## [REQUIRED WORK]
Lines with the string "your" must each be copied from the listing.
--------------------------------
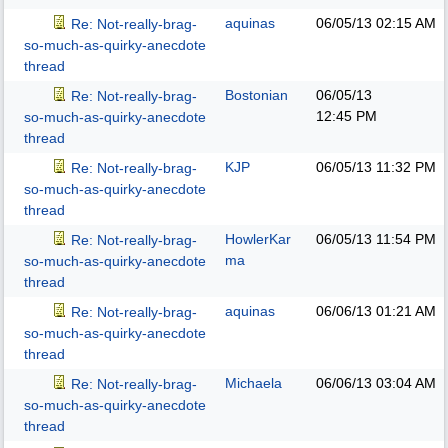
aquinas
06/05/13
02:15 AM
Re: Not-really-brag-
so-much-as-quirky-anecdote
thread
Bostonian
06/05/13
Re: Not-really-brag-
12:45 PM
so-much-as-quirky-anecdote
thread
KJP
06/05/13
11:32 PM
Re: Not-really-brag-
so-much-as-quirky-anecdote
thread
HowlerKar
06/05/13
11:54 PM
Re: Not-really-brag-
ma
so-much-as-quirky-anecdote
thread
aquinas
06/06/13
01:21 AM
Re: Not-really-brag-
so-much-as-quirky-anecdote
thread
Michaela
06/06/13
03:04 AM
Re: Not-really-brag-
so-much-as-quirky-anecdote
thread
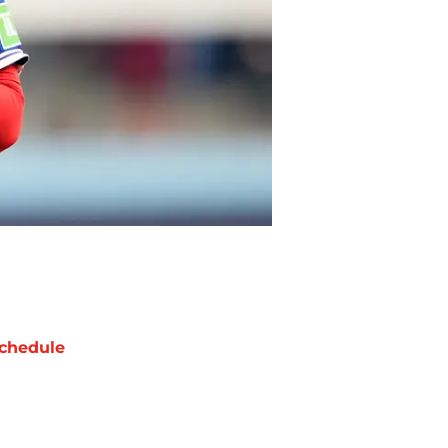
chedule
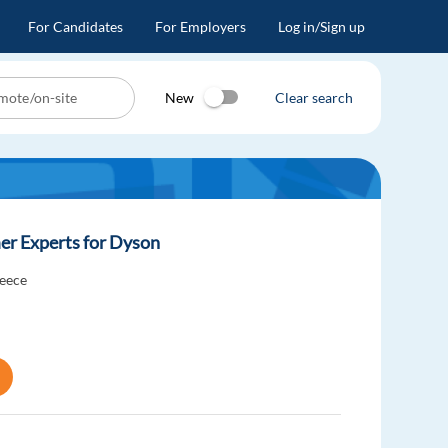
For Candidates
For Employers
Log in/Sign up
New
Clear search
er Experts for Dyson
eece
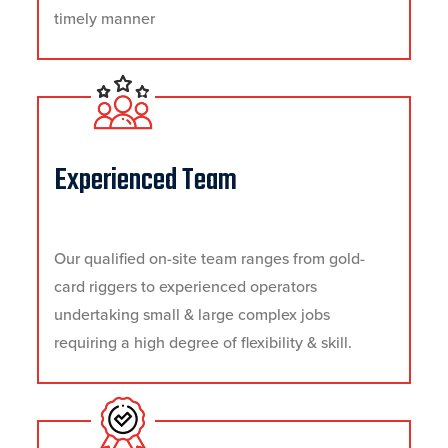
timely manner
Experienced Team
Our qualified on-site team ranges from gold-
card riggers to experienced operators
undertaking small & large complex jobs
requiring a high degree of flexibility & skill.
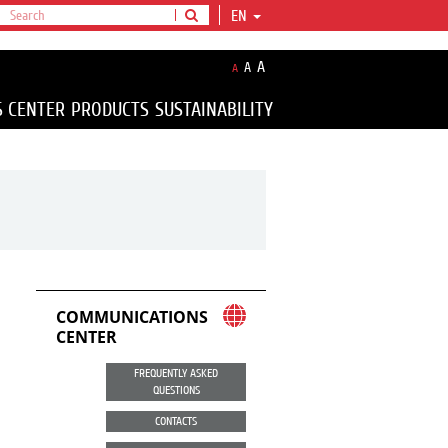
EN
A
A
A
S CENTER
PRODUCTS
SUSTAINABILITY
COMMUNICATIONS
CENTER
FREQUENTLY ASKED
QUESTIONS
CONTACTS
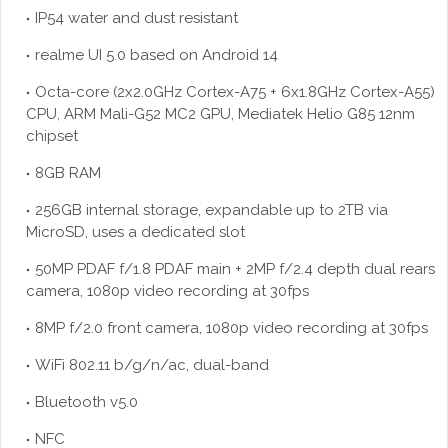
IP54 water and dust resistant
realme UI 5.0 based on Android 14
Octa-core (2x2.0GHz Cortex-A75 + 6x1.8GHz Cortex-A55)
CPU, ARM Mali-G52 MC2 GPU, Mediatek Helio G85 12nm
chipset
8GB RAM
256GB internal storage, expandable up to 2TB via
MicroSD, uses a dedicated slot
50MP PDAF f/1.8 PDAF main + 2MP f/2.4 depth dual rears
camera, 1080p video recording at 30fps
8MP f/2.0 front camera, 1080p video recording at 30fps
WiFi 802.11 b/g/n/ac, dual-band
Bluetooth v5.0
NFC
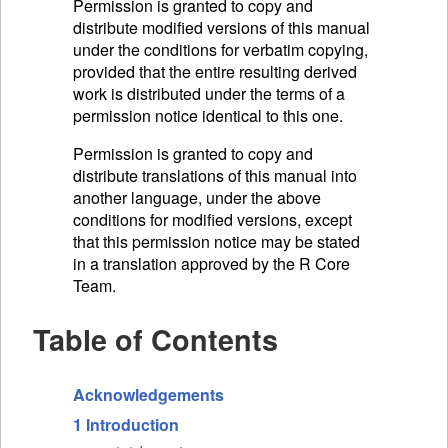
Permission is granted to copy and
distribute modified versions of this manual
under the conditions for verbatim copying,
provided that the entire resulting derived
work is distributed under the terms of a
permission notice identical to this one.
Permission is granted to copy and
distribute translations of this manual into
another language, under the above
conditions for modified versions, except
that this permission notice may be stated
in a translation approved by the R Core
Team.
Table of Contents
Acknowledgements
1 Introduction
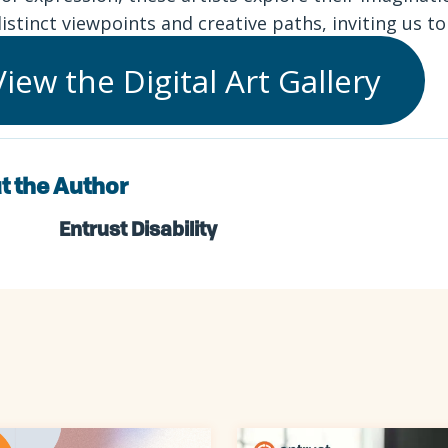
distinct viewpoints and creative paths, inviting us t
View the Digital Art Gallery
t the Author
Entrust Disability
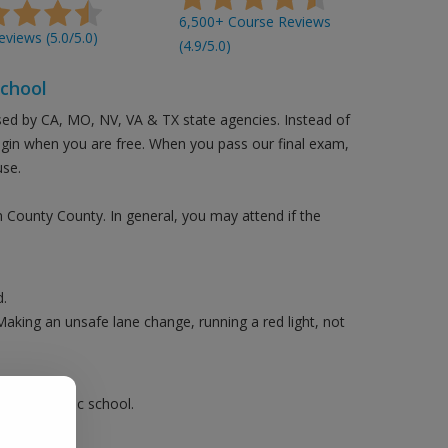
6,500+ Course Reviews
views (5.0/5.0)
(4.9/5.0)
School
sed by CA, MO, NV, VA & TX state agencies. Instead of
login when you are free. When you pass our final exam,
use.
n County County. In general, you may attend if the
.
Making an unsafe lane change, running a red light, not
ake a traffic school.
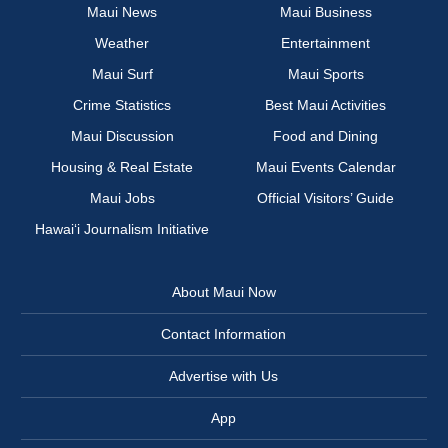
Maui News
Maui Business
Weather
Entertainment
Maui Surf
Maui Sports
Crime Statistics
Best Maui Activities
Maui Discussion
Food and Dining
Housing & Real Estate
Maui Events Calendar
Maui Jobs
Official Visitors’ Guide
Hawai‘i Journalism Initiative
About Maui Now
Contact Information
Advertise with Us
App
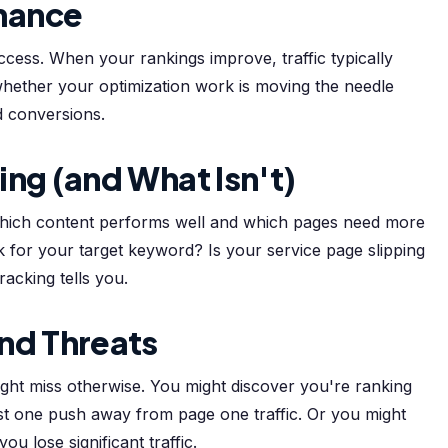
mance
ccess. When your rankings improve, traffic typically
whether your optimization work is moving the needle
nd conversions.
ing (and What Isn't)
 which content performs well and which pages need more
 for your target keyword? Is your service page slipping
acking tells you.
nd Threats
ight miss otherwise. You might discover you're ranking
t one push away from page one traffic. Or you might
u lose significant traffic.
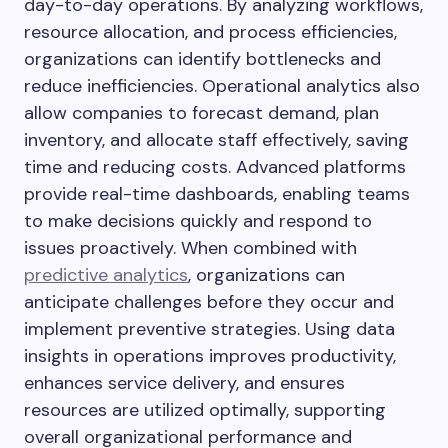
day-to-day operations. By analyzing workflows,
resource allocation, and process efficiencies,
organizations can identify bottlenecks and
reduce inefficiencies. Operational analytics also
allow companies to forecast demand, plan
inventory, and allocate staff effectively, saving
time and reducing costs. Advanced platforms
provide real-time dashboards, enabling teams
to make decisions quickly and respond to
issues proactively. When combined with
predictive analytics
, organizations can
anticipate challenges before they occur and
implement preventive strategies. Using data
insights in operations improves productivity,
enhances service delivery, and ensures
resources are utilized optimally, supporting
overall organizational performance and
--------------------------------
## [RESPONSE FOR THIS EXERCISE]
ccess. When your rankings improve, traffic typically
whether your optimization work is moving the needle
 for your target keyword? Is your service page slipping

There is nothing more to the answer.